I don’t know, listen to them, and see what they want. And take into account their opinion a bit, which is also their life. It is your body, you are the one who knows how you are. Doctors know, of course, but you’re suffering it (P. 01).

It seems to me that you are doing very well, at least with me (referring to symptom relief and presence). I have found such a good host (P. 03).

“Doing” relates to what patients expect from health professionals in terms of actions and support during their experience. Patients seek either therapeutic adjustments that do not prolong their suffering and allow the disease to follow its natural course, the alleviation of suffering-causing factors, or, in some cases, the initiation of euthanasia procedures.

I’ve thought about being in a place that can let you go. Takes good care of me, and doesn’t let you suffer. I always say that I want quality, not quantity. I don’t want a long and bad life, of pain and this, no, no. I want to be like now, even if it’s shorter (P. 01).

To me personally taking away the pain doesn’t mean that I do not desire to live. It is the pain that takes away my will to live (P. 06).

Heal me. It is black or white. Either you cure me or euthanasia. (P. 04).


This study has identified common characteristics of the WTD in a number of patients, providing an in-depth look at the experience itself. In addition, insights into the desired approach of patients with such experience have emerged from the analysis of the interviews.

To the best of our knowledge, this is the first time that the concept of “a state of transience” is addressed in the WTD experience. This term refers to an ephemeral state of existence, where the patient experiences the finiteness of life, accompanied by negative feelings such as demoralization, hopelessness, or sadness [24]. During this period, the patient reflects on themselves and tries unsuccessfully to reconnect with their own selves, which leads them to a state of stasis in the face of the situation they are experiencing. Chochinov already described an attempt to reconnect with oneself in near-death patients, where the patient with a fractured personhood struggles to get to the core of their being [26].

In this state of transience, patients seek to cling to something, such as the life they had before the disease onset, but this is no longer possible [24]. This can create a state of brokenness, where the patient feels that they are no longer the person they used to be [26] which can lead them to the experience of the WTD.

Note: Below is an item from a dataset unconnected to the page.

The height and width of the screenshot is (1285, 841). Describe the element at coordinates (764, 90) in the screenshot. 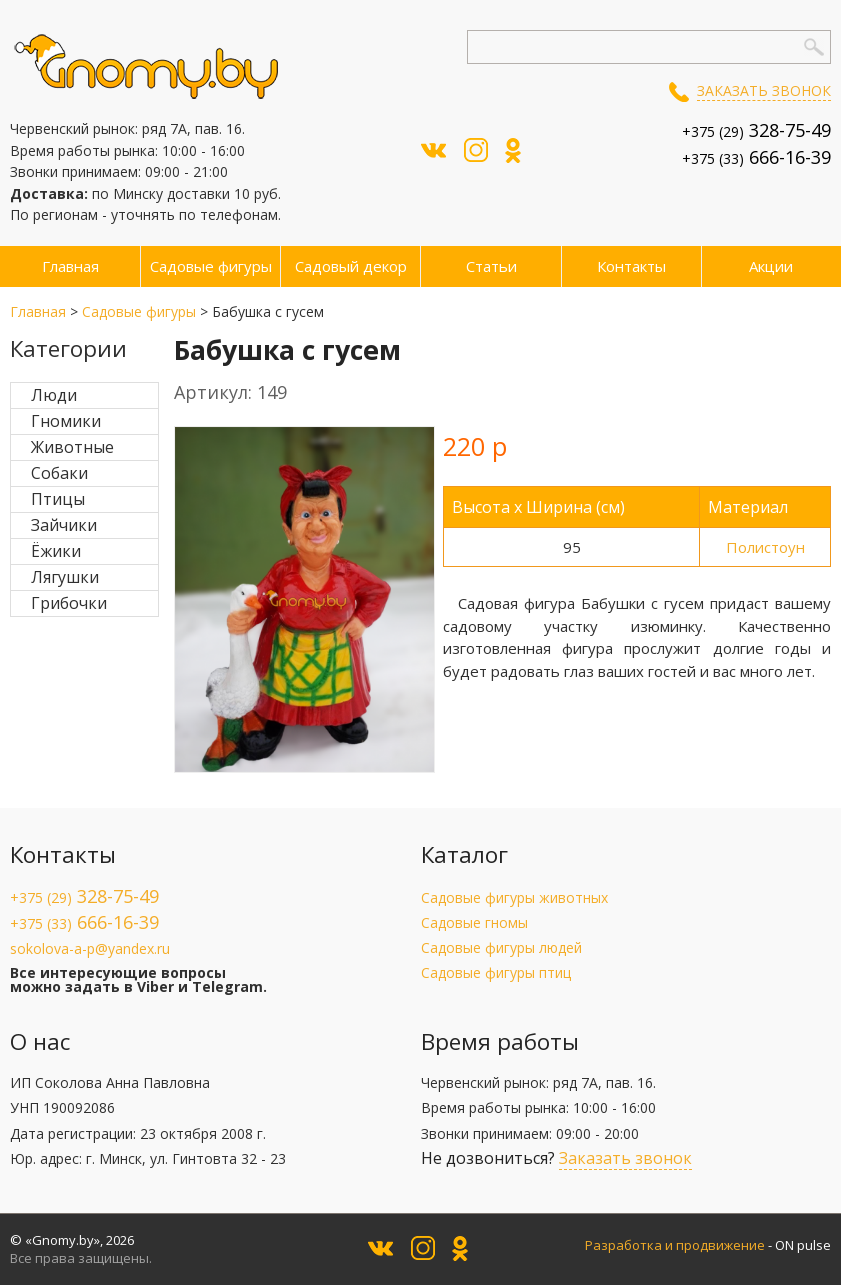

I see `Заказать звонок` at that location. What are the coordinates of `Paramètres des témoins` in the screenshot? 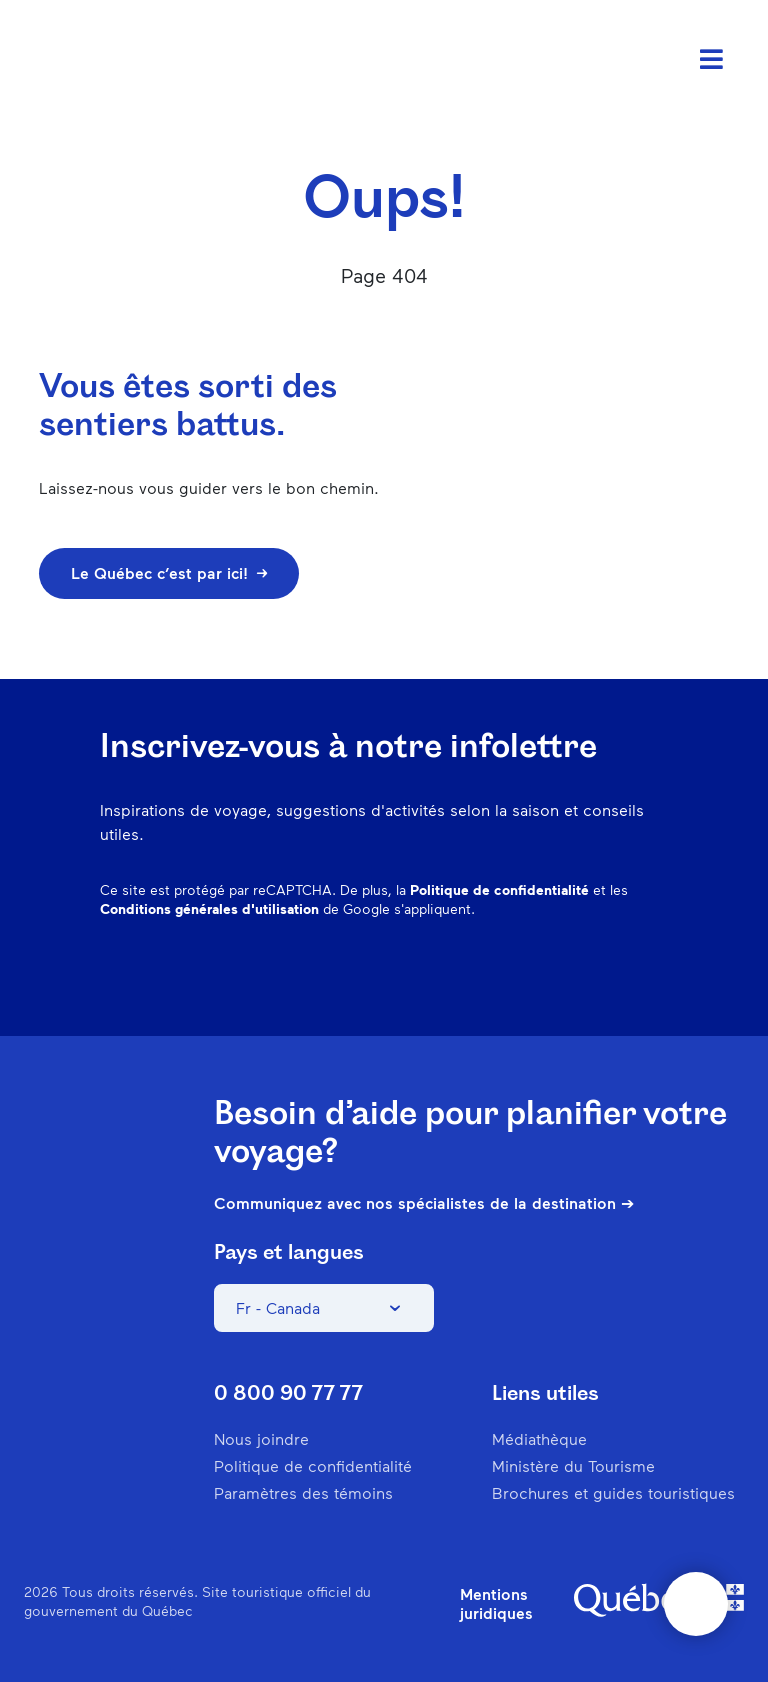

A previous phenomenological research in cancer has mentioned the presence of “explicit finitude” where patients think about the limited lifespan and death [27]. Similarly, William et al. talk about the “existential experience” in cancer patients, where they become aware of their own mortality and death [28]. They describe that once they have experienced this awareness, frailty and the threat of illness become present in their lives. They suggest that acknowledging these existential concerns could encourage coping [28]. Patients with the WTD might attempt to reconnect with their own self in the coping process that results in a transition in the living experience of their illness [24, 28, 29]. In this respect, Ohnsorge suggests that the WTD may be part of a process of acceptance of the terminal situation [3].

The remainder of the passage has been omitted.